Statistics: Death of the Medical Literature
Many scientists believe that if you do a good experiment, you don’t need statistics. David Colquohon, a well-known neuroscientist and critic of poor scientific method, agrees. Colquohon is the author of an excellent, if technical, statistics book, which is now freely available online.5 The introduction to his book points out: “ The snag, of course, is that doing good experiments is difficult. Most people need all the help they can get to prevent them making fools of themselves by claiming that their favorite theory is substantiated by observations that do nothing of the sort.”

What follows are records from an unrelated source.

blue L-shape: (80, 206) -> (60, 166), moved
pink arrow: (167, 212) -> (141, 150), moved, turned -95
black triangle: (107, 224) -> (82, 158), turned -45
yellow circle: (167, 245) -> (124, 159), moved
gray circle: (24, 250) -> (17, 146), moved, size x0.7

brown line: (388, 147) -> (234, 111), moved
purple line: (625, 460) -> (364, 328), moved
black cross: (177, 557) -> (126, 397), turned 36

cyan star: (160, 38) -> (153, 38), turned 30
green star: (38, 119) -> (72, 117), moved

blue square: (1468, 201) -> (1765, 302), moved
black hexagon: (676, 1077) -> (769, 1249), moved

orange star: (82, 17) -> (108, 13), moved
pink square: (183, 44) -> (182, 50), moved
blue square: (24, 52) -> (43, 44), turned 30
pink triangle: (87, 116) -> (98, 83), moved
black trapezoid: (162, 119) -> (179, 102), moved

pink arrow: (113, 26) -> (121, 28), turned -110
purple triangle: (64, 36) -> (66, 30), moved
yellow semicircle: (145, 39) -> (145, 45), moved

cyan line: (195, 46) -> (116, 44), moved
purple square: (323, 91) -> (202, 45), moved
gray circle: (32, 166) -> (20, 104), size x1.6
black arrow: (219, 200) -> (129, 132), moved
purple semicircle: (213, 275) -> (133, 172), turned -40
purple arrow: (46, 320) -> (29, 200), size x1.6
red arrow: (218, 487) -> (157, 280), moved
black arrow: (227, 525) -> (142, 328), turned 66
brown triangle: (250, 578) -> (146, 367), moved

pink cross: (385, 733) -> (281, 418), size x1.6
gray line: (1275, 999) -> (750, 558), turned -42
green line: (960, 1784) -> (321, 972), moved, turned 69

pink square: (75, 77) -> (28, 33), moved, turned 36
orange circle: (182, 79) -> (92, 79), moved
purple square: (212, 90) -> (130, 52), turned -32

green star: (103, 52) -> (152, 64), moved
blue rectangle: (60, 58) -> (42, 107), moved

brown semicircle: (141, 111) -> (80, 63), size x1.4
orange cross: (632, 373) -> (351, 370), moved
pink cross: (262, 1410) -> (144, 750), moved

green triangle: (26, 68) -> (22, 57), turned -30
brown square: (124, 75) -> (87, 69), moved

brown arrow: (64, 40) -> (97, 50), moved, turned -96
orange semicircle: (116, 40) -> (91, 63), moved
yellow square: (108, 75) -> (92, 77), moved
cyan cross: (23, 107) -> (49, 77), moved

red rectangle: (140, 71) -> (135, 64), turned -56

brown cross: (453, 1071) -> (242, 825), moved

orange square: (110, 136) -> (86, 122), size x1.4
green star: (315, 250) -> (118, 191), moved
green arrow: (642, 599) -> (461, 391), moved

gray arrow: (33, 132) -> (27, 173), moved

This kind of circumspection is, unfortunately, more common among people who write the statistics books than those who use them. A good statistics book will have an introduction that says something like “In statistics, we try to put a number on our intuition.” In other words, it is not really, by itself, a science. It is, or should be, a tool for the experimenter’s use, and like any tool, you have to know how to use it. Because statistics offers so many tools, there is not always agreement on which hammer goes with which nail. All of statistics is interpretation. The problem is that many authors of papers in the medical literature allow statistics to become their master rather than their servant: Numbers are plugged into a statistical program and the results are interpreted in a cut-and-dried fashion. Statistical significance (that two sets of data are not from the same population) is confused with clinical significance (that differences are sufficiently large to have a biological effect). Misuse of statistics is the subject of numerous papers and books, but this has had little effect.
- M. C. Gannon and F. Q. Nuttall, “Control of Blood Glucose in Type 2 Diabetes without Weight Loss by Modification of Diet Composition,” Nutrition and Metabolism 3 (2006): 16.
- R. D. Feinman and E. J. Fines, “Perspective on Fructose.”
- G. A. Bray et al., “Effects of Dietary Protein Contention, Weight Gain, Energy Expenditure, and Body Composition During Overeating: A Randomized Controlled Trial,” Journal of the American Medical Association 307, no. 1 (2012): 47–55.
- G. R. Norman and D. L. Steiner, PDQ Statistics, 3rd ed. (Hamilton, Ontario: B. C. Decker, 2003).